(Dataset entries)

┌──

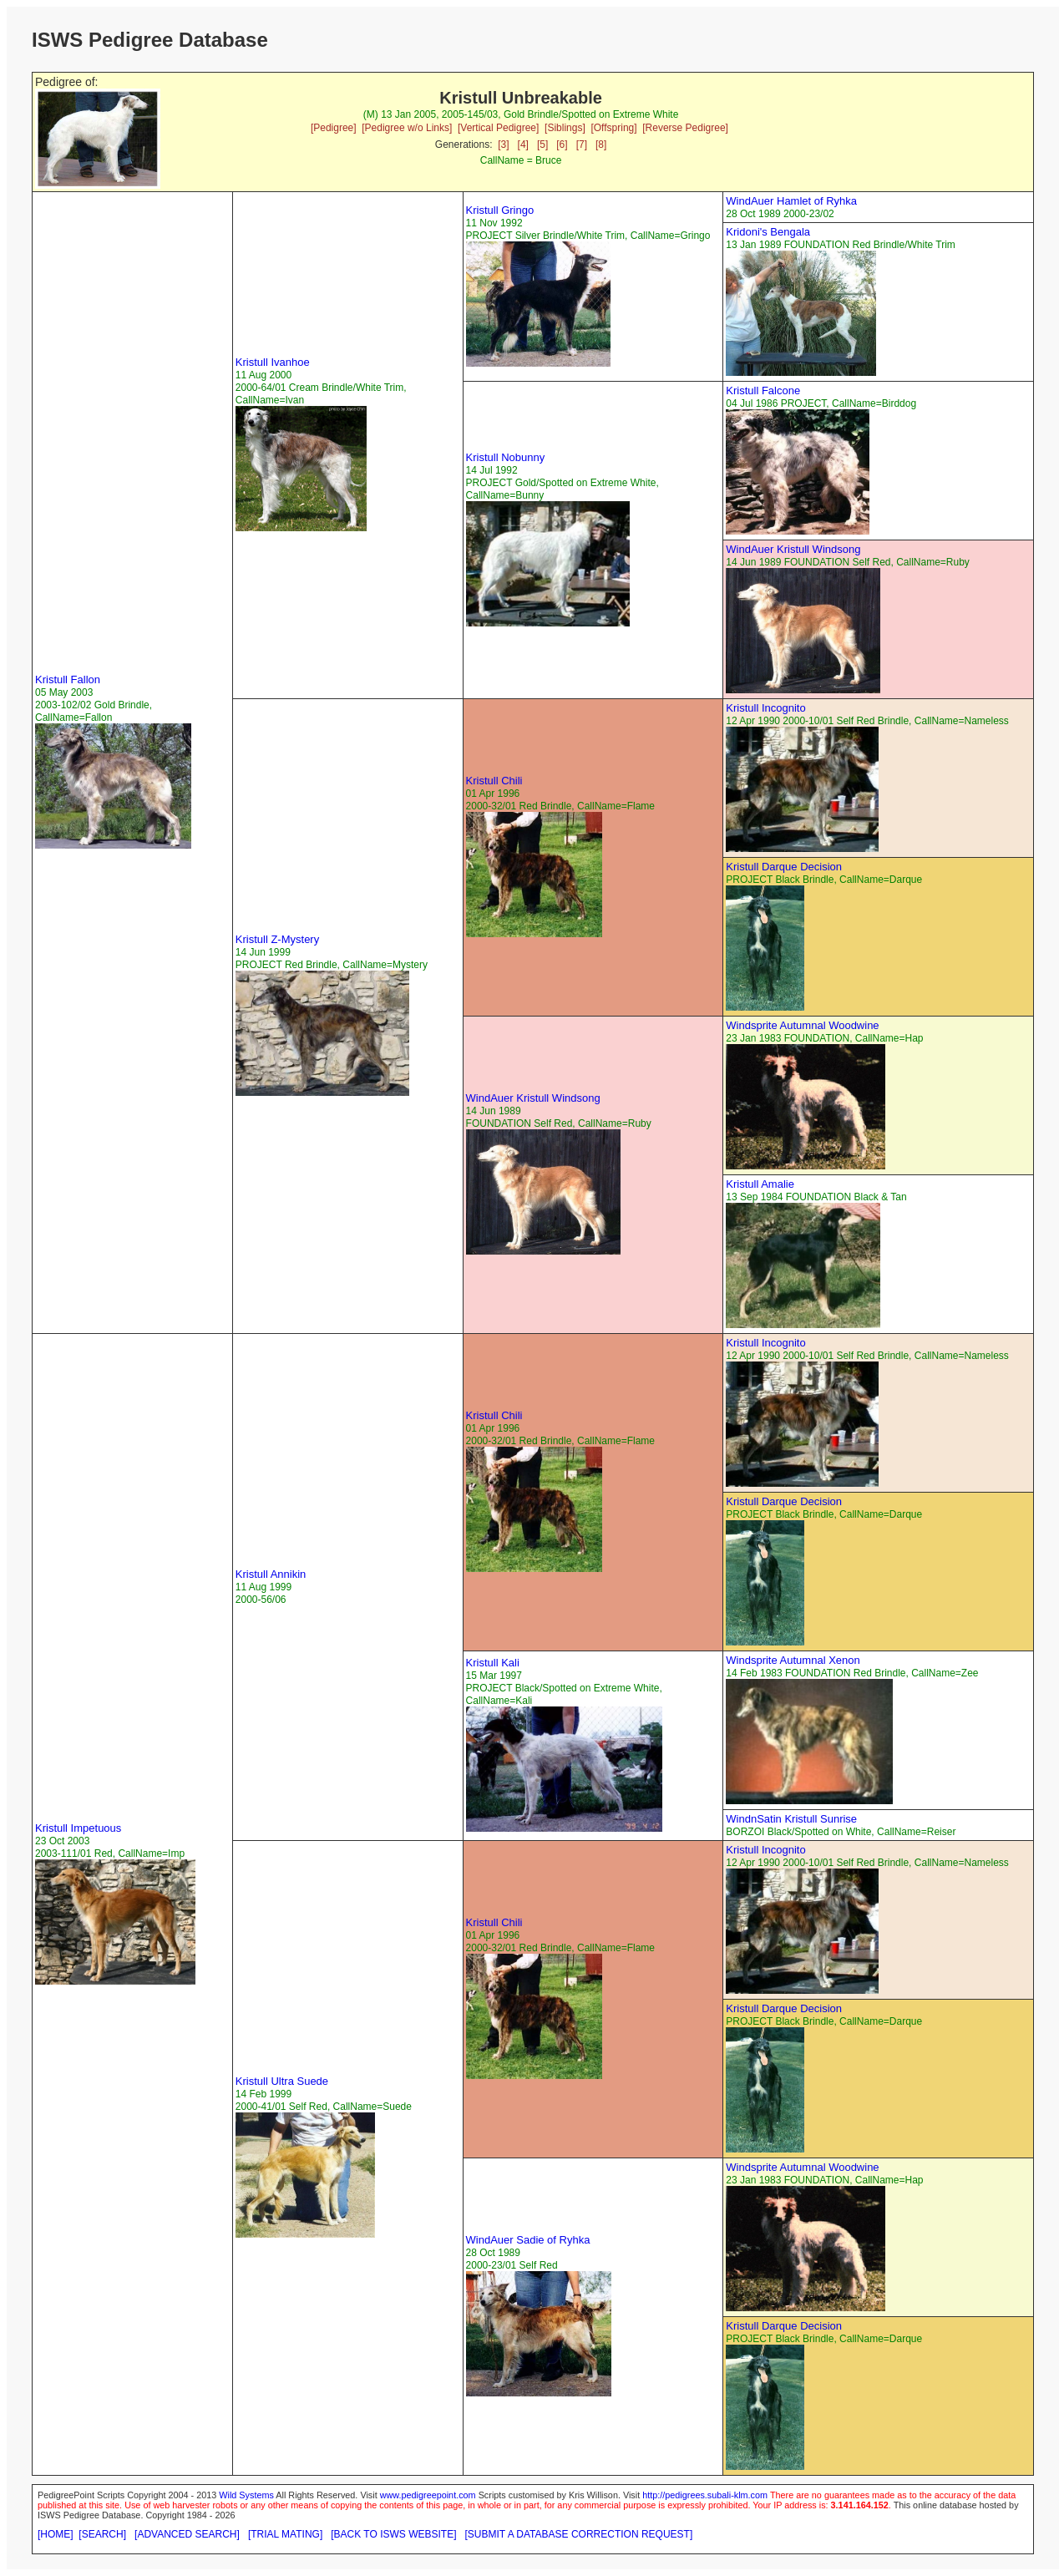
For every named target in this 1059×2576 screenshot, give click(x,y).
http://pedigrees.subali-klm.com (705, 2495)
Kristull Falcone (763, 390)
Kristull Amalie (760, 1184)
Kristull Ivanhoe (273, 362)
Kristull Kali (492, 1662)
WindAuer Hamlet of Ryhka (791, 201)
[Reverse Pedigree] (685, 128)
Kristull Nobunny (505, 457)
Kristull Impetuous (78, 1828)
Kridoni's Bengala (768, 232)
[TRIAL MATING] (285, 2534)
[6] (561, 144)
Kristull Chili (494, 780)
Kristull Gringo (500, 210)
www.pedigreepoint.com (428, 2495)
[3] (503, 144)
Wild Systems (246, 2495)
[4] (523, 144)
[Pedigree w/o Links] (407, 128)
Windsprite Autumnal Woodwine (802, 1025)
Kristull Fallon (67, 679)
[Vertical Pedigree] (498, 128)
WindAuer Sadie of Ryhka (528, 2240)
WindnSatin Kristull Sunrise (791, 1819)
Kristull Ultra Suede (282, 2081)
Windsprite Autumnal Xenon (792, 1660)
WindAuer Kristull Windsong (793, 549)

└──

- _Task_
Whenever "Windsprite" occurs in a line above, copy that line.

- _Answer area_
Windsprite Autumnal Woodwine (802, 1025)
Windsprite Autumnal Xenon (792, 1660)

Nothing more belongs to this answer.